#### What needs to be done:
Using the listing below, keep only the lines with the word "grid" and copy them.

====== Data shown

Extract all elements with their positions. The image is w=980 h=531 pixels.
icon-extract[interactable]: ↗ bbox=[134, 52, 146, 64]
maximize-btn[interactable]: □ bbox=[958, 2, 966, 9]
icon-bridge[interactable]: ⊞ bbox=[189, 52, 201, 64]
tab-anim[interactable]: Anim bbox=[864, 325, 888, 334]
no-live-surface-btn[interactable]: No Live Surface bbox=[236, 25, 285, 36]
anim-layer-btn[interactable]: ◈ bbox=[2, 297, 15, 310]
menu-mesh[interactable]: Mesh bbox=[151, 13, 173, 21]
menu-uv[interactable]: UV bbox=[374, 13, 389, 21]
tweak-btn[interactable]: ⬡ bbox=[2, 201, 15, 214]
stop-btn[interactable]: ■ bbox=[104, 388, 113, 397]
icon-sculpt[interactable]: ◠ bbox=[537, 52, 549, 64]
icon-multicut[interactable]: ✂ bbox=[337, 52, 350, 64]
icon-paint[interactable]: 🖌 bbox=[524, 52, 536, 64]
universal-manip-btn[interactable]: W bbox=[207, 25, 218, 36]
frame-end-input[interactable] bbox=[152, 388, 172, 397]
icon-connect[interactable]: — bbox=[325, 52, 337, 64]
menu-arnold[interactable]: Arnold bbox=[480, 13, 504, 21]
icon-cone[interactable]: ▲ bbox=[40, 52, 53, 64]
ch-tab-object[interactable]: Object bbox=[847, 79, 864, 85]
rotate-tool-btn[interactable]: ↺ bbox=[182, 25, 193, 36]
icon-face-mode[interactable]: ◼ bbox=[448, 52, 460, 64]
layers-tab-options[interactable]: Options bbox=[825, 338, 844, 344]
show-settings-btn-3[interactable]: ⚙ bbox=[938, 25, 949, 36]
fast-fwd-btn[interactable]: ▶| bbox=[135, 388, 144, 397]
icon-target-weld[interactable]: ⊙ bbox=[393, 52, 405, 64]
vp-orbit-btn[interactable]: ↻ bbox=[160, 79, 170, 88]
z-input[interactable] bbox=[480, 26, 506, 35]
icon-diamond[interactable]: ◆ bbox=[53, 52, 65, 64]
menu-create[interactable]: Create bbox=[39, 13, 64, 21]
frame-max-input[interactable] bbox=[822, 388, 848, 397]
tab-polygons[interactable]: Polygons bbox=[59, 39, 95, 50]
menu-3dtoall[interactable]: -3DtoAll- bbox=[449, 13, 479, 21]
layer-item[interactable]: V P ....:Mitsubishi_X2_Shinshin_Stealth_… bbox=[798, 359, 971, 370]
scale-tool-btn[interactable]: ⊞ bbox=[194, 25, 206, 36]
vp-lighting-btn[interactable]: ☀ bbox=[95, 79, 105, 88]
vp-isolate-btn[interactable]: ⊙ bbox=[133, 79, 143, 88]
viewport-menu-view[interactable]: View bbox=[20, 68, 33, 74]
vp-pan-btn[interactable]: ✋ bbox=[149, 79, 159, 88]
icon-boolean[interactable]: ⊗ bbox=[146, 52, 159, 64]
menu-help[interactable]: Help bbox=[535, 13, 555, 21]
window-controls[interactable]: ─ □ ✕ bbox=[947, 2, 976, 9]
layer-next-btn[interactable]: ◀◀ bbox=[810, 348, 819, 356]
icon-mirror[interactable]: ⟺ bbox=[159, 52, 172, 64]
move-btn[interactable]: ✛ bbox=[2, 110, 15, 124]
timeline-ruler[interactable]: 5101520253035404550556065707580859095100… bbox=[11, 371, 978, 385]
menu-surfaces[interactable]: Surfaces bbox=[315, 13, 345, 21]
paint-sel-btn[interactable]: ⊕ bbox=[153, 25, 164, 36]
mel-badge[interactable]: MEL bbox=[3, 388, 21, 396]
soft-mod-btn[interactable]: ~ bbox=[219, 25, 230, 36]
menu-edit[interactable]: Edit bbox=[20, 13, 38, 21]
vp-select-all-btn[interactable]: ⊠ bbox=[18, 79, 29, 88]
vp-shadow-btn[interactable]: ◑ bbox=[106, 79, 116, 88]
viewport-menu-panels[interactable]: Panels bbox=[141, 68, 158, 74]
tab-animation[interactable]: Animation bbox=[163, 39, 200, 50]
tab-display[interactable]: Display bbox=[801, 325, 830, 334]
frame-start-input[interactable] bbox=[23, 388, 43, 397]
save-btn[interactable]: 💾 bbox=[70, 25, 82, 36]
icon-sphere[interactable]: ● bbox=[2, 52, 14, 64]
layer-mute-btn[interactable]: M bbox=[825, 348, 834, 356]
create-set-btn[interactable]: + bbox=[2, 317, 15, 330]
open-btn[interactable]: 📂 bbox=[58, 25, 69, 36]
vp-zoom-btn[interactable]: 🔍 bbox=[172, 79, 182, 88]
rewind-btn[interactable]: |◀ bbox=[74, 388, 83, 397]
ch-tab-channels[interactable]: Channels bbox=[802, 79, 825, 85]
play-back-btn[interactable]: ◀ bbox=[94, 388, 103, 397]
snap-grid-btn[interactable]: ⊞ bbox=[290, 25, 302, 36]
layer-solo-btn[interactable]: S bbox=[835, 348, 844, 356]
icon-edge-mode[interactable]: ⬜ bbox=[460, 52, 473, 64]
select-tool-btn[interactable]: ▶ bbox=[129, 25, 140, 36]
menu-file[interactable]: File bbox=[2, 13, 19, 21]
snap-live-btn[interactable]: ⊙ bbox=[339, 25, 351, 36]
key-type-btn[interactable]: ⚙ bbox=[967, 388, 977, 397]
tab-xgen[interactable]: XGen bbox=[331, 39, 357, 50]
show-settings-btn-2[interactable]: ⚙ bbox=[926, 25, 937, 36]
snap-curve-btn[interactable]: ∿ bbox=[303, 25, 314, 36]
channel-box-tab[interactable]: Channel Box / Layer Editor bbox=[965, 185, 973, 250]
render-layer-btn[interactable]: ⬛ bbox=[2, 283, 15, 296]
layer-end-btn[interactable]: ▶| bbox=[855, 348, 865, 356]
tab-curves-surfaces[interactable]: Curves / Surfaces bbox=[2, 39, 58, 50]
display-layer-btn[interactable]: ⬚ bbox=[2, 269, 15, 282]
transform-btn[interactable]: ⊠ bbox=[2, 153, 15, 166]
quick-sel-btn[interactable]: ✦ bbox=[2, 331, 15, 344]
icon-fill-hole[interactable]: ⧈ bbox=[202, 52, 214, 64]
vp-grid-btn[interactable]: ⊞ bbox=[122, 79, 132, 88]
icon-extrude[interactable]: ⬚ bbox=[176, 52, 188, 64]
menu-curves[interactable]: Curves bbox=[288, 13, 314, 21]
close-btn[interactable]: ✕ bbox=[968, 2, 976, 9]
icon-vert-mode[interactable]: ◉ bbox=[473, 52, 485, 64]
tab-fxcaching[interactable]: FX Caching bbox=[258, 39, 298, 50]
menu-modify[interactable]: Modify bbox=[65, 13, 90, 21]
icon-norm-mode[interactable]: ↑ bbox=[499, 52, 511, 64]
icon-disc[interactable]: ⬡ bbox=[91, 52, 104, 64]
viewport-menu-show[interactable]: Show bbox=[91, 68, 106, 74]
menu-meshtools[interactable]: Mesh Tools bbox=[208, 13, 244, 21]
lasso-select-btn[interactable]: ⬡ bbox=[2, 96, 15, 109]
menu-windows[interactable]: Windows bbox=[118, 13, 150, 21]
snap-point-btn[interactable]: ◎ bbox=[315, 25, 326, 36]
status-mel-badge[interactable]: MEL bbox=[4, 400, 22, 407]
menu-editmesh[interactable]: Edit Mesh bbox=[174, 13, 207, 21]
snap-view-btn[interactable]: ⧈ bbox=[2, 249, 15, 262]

============

#### Task answer:
snap-grid-btn[interactable]: ⊞ bbox=[290, 25, 302, 36]
vp-grid-btn[interactable]: ⊞ bbox=[122, 79, 132, 88]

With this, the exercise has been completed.